Nous croyons que la substance du pain étant changée en celle du corps de notre Seigneur JÉSUS-CHRIST, il est présent réellement au S. Sacrement. Voilà une des vérités. Une autre est, que ce Sacrement est aussi une figure de la croix, et de la gloire, et une commémoration des deux. Voilà la foi Catholique qui comprend ces deux vérités qui semblent opposées.
L'hérésie d'aujourd'hui ne concevant pas que ce Sacrement contient tout ensemble et la présence de JÉSUS-CHRIST, et sa figure, et qu'il soit sacrifice, et commémoration de sacrifice, croit qu'on ne peut admettre l'une de ces vérités, sans exclure l'autre.
Par cette raison ils s'attachent à ce point, que ce Sacrement est figuratif ; et en cela ils ne sont pas hérétiques. Ils pensent que nous excluons cette vérité ; et de là vient qu'ils nous font tant d'objections sur les passages des Pères qui le disent. Enfin ils nient la présence réelle ; et en cela ils sont hérétiques.
C'est pourquoi le plus court moyen pour empêcher les hérésies, est d'instruire de toutes les vérités : et le plus sûr moyen de les réfuter, est de les déclarer toutes.
[§] La grâce sera toujours dans le monde, et aussi dans la nature. Il y aura toujours des Pélagiens, et toujours des Catholiques ; parce que la première naissance fait les uns, et que la seconde naissance fait les autres.

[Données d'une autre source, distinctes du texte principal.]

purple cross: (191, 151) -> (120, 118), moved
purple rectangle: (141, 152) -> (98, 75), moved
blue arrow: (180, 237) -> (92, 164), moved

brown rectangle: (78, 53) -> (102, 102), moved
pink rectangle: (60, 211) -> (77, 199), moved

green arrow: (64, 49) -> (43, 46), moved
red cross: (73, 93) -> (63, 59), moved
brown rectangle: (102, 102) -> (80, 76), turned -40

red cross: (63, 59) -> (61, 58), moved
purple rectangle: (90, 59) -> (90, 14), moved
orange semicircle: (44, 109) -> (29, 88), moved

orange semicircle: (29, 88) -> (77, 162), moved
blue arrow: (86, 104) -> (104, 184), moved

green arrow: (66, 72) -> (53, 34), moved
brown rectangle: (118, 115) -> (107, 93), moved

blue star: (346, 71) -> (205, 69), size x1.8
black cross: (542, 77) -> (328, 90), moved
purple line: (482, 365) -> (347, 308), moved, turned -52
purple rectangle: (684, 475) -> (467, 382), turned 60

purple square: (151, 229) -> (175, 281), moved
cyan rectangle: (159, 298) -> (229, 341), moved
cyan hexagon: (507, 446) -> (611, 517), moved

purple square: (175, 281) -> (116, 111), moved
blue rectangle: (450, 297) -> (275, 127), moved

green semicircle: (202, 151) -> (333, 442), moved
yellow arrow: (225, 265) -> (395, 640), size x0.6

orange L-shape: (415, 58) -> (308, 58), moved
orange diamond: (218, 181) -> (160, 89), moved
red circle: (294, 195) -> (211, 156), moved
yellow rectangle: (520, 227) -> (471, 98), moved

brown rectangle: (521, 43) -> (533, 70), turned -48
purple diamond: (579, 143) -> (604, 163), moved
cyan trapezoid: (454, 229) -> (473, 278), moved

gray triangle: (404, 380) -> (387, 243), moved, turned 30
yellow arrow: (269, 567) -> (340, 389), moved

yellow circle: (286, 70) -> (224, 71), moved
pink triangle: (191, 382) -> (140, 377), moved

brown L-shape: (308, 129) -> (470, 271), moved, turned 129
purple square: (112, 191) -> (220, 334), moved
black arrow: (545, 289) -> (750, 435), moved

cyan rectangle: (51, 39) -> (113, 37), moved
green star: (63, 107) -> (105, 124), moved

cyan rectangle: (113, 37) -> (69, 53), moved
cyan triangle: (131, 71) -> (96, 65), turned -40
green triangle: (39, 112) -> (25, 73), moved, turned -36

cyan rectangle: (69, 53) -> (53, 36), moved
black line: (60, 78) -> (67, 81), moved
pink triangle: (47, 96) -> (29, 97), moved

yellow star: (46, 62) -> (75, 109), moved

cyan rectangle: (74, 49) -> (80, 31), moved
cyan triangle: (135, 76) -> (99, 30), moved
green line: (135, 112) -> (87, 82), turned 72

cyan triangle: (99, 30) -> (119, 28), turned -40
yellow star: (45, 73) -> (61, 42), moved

[§] C'est l'Église qui mérite avec JÉSUS-CHRIST qui en est inséparable la conversion de tous ceux qui ne sont pas dans la véritable Religion. Et ce sont ensuite ces personnes converties qui secourent la mère qui les a délivrées.
[§] Le corps n'est non plus vivant sans le chef, que le chef sans le corps. Quiconque se sépare de l'un ou de l'autre n'est plus du corps, et n'appartient plus à JÉSUS-CHRIST. Toutes les vertus, le martyre, les austérités, et toutes les bonnes oeuvres sont inutiles hors de l'Église, et de la communion du chef de l'Église qui est le Pape.
[§] Ce sera une des confusions des damnés, de voir qu'il seront condamnés par leur propre raison, par laquelle ils ont prétendu condamner la Religion Chrétienne.
[§] Il faut juger de ce qui est bon ou mauvais, par la volonté de Dieu qui ne peut être ni injuste ni aveugle, et non pas par la notre propre, qui est toujours pleine de malice et d'erreur.
[§] JÉSUS CHRIST a donné dans l'Évangile cette marque pour reconnaître ceux qui ont la foi, qui est qu'ils parleront un langage nouveau. Et en effet le renouvellement des pensées et des désires cause celui des discours. Car ces nouveautés qui ne peuvent déplaire à Dieu, comme le vieil homme ne lui peut plaire, sont différentes des nouveautés de la terre, en ce que les choses du monde quelques nouvelles qu'elles soient vieillissent en durant, au lieu que cet esprit nouveau se renouvelle d'autant plus qu'il dure davantage. Notre vieil homme périt, dit Saint Paul, et se renouvelle de jour en jour [N. D. C. Col. 3, 9 - 10], et il ne sera parfaitement nouveau que dans l'éternité, où l'on chantera sans cesse ce Cantique nouveau dont parle David dans ses Psaumes [N. D. C. Ps 149], c'est-à-dire ce chant qui part de l'esprit nouveau de la charité.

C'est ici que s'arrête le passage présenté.